When specifying the file format, use lowercase strings. The same format names are also used in Bio.AlignIO and include the following:

• abif - Applied Biosystem's sequencing trace format
• ace - Reads the contig sequences from an ACE assembly file.
• embl - The EMBL flat file format. Uses Bio.GenBank internally.
• fasta - The generic sequence file format where each record starts with an identifer line starting with a ">" character, followed by lines of sequence.
• fastq - A "FASTA like" format used by Sanger which also stores PHRED sequence quality values (with an ASCII offset of 33).
• fastq-sanger - An alias for "fastq" for consistency with BioPerl and EMBOSS
• fastq-solexa - Original Solexa/Illumnia variant of the FASTQ format which encodes Solexa quality scores (not PHRED quality scores) with an ASCII offset of 64.
• fastq-illumina - Solexa/Illumina 1.3 to 1.7 variant of the FASTQ format which encodes PHRED quality scores with an ASCII offset of 64 (not 33). Note as of version 1.8 of the CASAVA pipeline Illumina will produce FASTQ files using the standard Sanger encoding.
• genbank - The GenBank or GenPept flat file format.
• gb - An alias for "genbank", for consistency with NCBI Entrez Utilities
• ig - The IntelliGenetics file format, apparently the same as the MASE alignment format.
• imgt - An EMBL like format from IMGT where the feature tables are more indented to allow for longer feature types.
• phd - Output from PHRED, used by PHRAP and CONSED for input.
• pir - A "FASTA like" format introduced by the National Biomedical Research Foundation (NBRF) for the Protein Information Resource (PIR) database, now part of UniProt.
• seqxml - SeqXML, simple XML format described in Schmitt et al (2011).
• sff - Standard Flowgram Format (SFF), typical output from Roche 454.
• sff-trim - Standard Flowgram Format (SFF) with given trimming applied.
• swiss - Plain text Swiss-Prot aka UniProt format.
• tab - Simple two column tab separated sequence files, where each line holds a record's identifier and sequence.
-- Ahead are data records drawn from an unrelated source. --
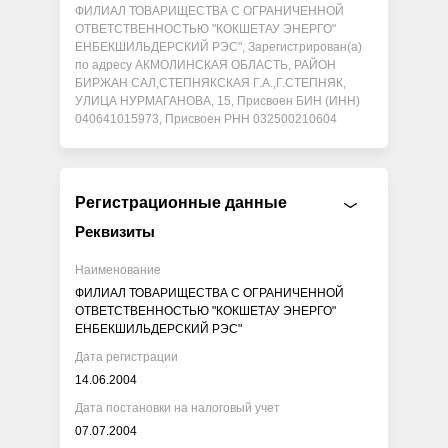
ФИЛИАЛ ТОВАРИЩЕСТВА С ОГРАНИЧЕННОЙ
ОТВЕТСТВЕННОСТЬЮ "КОКШЕТАУ ЭНЕРГО"
ЕНБЕКШИЛЬДЕРСКИЙ РЭС", Зарегистрирован(а)
по адресу АКМОЛИНСКАЯ ОБЛАСТЬ, РАЙОН
БИРЖАН САЛ,СТЕПНЯКСКАЯ Г.А.,Г.СТЕПНЯК,
УЛИЦА НУРМАГАНОВА, 15, Присвоен БИН (ИНН)
040641015973, Присвоен РНН 032500210604
Регистрационные данные
Реквизиты
Наименование
ФИЛИАЛ ТОВАРИЩЕСТВА С ОГРАНИЧЕННОЙ
ОТВЕТСТВЕННОСТЬЮ "КОКШЕТАУ ЭНЕРГО"
ЕНБЕКШИЛЬДЕРСКИЙ РЭС"
Дата регистрации
14.06.2004
Дата постановки на налоговый учет
07.07.2004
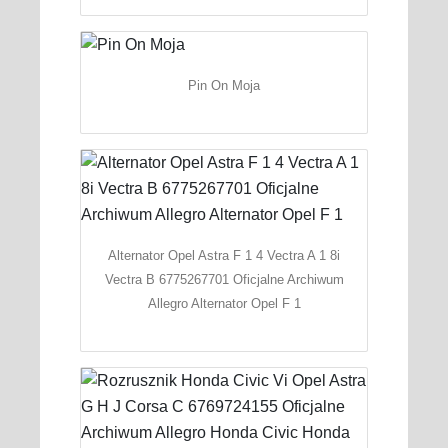
Pin On Moja
Alternator Opel Astra F 1 4 Vectra A 1 8i
Vectra B 6775267701 Oficjalne Archiwum
Allegro Alternator Opel F 1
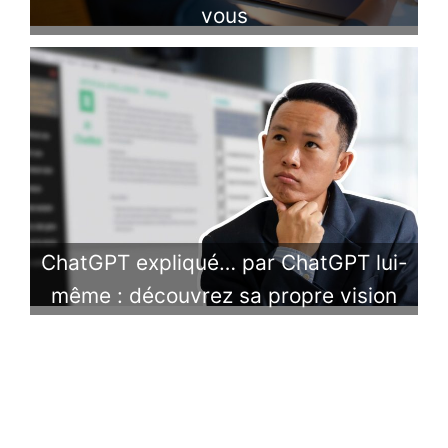
vous
ChatGPT expliqué… par ChatGPT lui-
même : découvrez sa propre vision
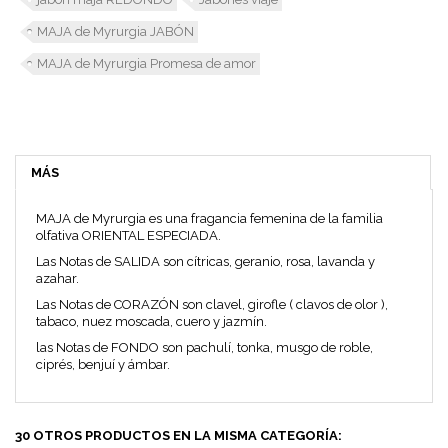
MAJA de Myrurgia JABÓN
MAJA de Myrurgia Promesa de amor
MÁS
MAJA de Myrurgia es una fragancia femenina de la familia
olfativa ORIENTAL ESPECIADA.
Las Notas de SALIDA son cítricas, geranio, rosa, lavanda y
azahar.
Las Notas de CORAZÓN son clavel, girofle ( clavos de olor ),
tabaco, nuez moscada, cuero y jazmín.
las Notas de FONDO son pachulí, tonka, musgo de roble,
ciprés, benjuí y ámbar.
30 OTROS PRODUCTOS EN LA MISMA CATEGORÍA:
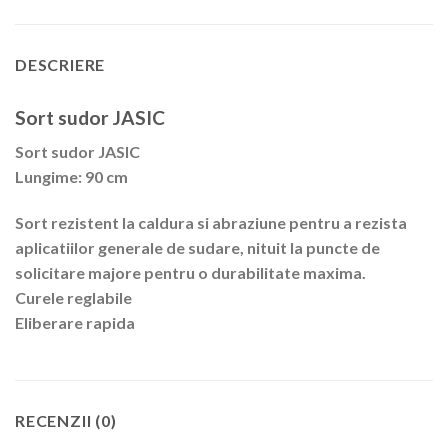
DESCRIERE
Sort sudor JASIC
Sort sudor JASIC
Lungime: 90 cm
Sort rezistent la caldura si abraziune pentru a rezista
aplicatiilor generale de sudare, nituit la puncte de
solicitare majore pentru o durabilitate maxima.
Curele reglabile
Eliberare rapida
RECENZII (0)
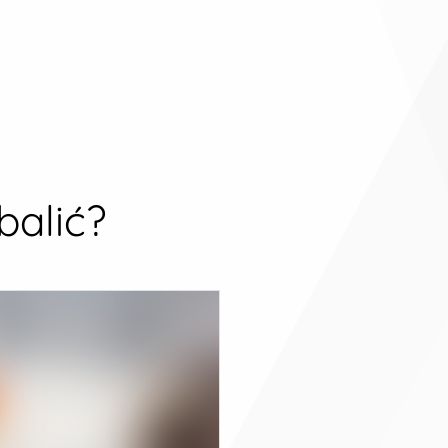
balić?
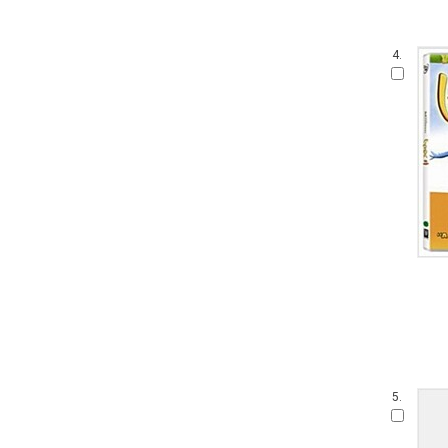
4.
5.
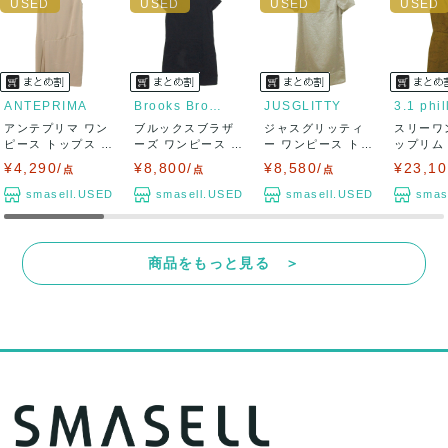
ANTEPRIMA
Brooks Brothers
JUSGLITTY
アンテプリマ ワン
ブルックスブラザ
ジャスグリッティ
スリーワ
ピース トップス ノ
ーズ ワンピース ト
ー ワンピース トッ
ップリム
ースリーブ ...
ップス 半袖 ...
プス 半袖 ド...
ーブワンピ
¥4,290/
¥8,800/
¥8,580/
¥23,10
点
点
点
smasell.USED
smasell.USED
smasell.USED
smas
商品をもっと見る ＞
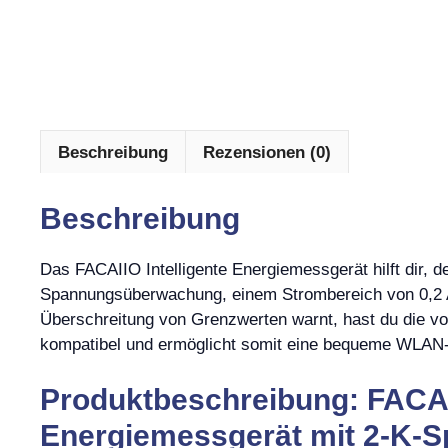
Beschreibung
Rezensionen (0)
Beschreibung
Das FACAIIO Intelligente Energiemessgerät hilft dir, d
Spannungsüberwachung, einem Strombereich von 0,2 A
Überschreitung von Grenzwerten warnt, hast du die vol
kompatibel und ermöglicht somit eine bequeme WLAN
Produktbeschreibung: FACAII
Energiemessgerät mit 2-K-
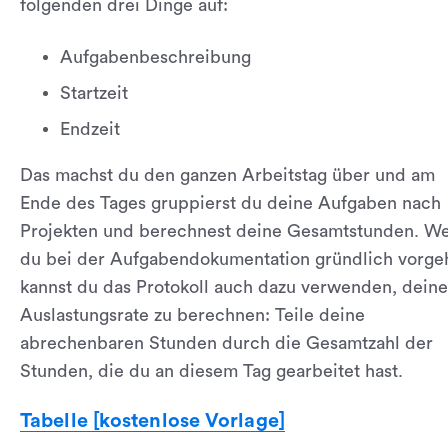
folgenden drei Dinge auf:
Aufgabenbeschreibung
Startzeit
Endzeit
Das machst du den ganzen Arbeitstag über und am
Ende des Tages gruppierst du deine Aufgaben nach
Projekten und berechnest deine Gesamtstunden. W
du bei der Aufgabendokumentation gründlich vorgeh
kannst du das Protokoll auch dazu verwenden, deine
Auslastungsrate zu berechnen: Teile deine
abrechenbaren Stunden durch die Gesamtzahl der
Stunden, die du an diesem Tag gearbeitet hast.
Tabelle [kostenlose Vorlage]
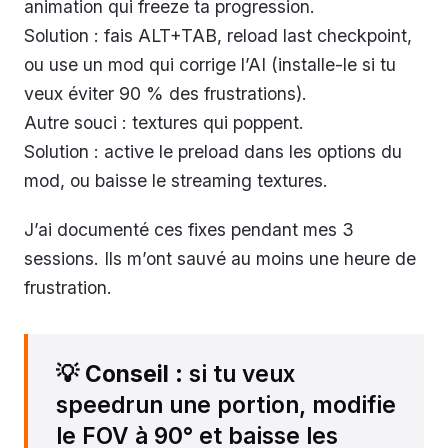
animation qui freeze ta progression.
Solution : fais ALT+TAB, reload last checkpoint,
ou use un mod qui corrige l’AI (installe-le si tu
veux éviter 90 % des frustrations).
Autre souci : textures qui poppent.
Solution : active le preload dans les options du
mod, ou baisse le streaming textures.
J’ai documenté ces fixes pendant mes 3
sessions. Ils m’ont sauvé au moins une heure de
frustration.
💡
Conseil
: si tu veux
speedrun une portion, modifie
le FOV à 90° et baisse les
For example, this is used as by Aligent's eArray software when saving microarray probes in a minimal tab delimited text file.
• qual - A "FASTA like" format holding PHRED quality values from sequencing DNA, but no actual sequences (usually provided in separate FASTA files).
• uniprot-xml - The UniProt XML format (replacement for the SwissProt plain text format which we call "swiss")

Note that while Bio.SeqIO can read all the above file formats, it cannot write to all of them.

You can also use any file format supported by Bio.AlignIO, such as "nexus", "phlip" and "stockholm", which gives you access to the individual sequences making up each alignment as SeqRecords.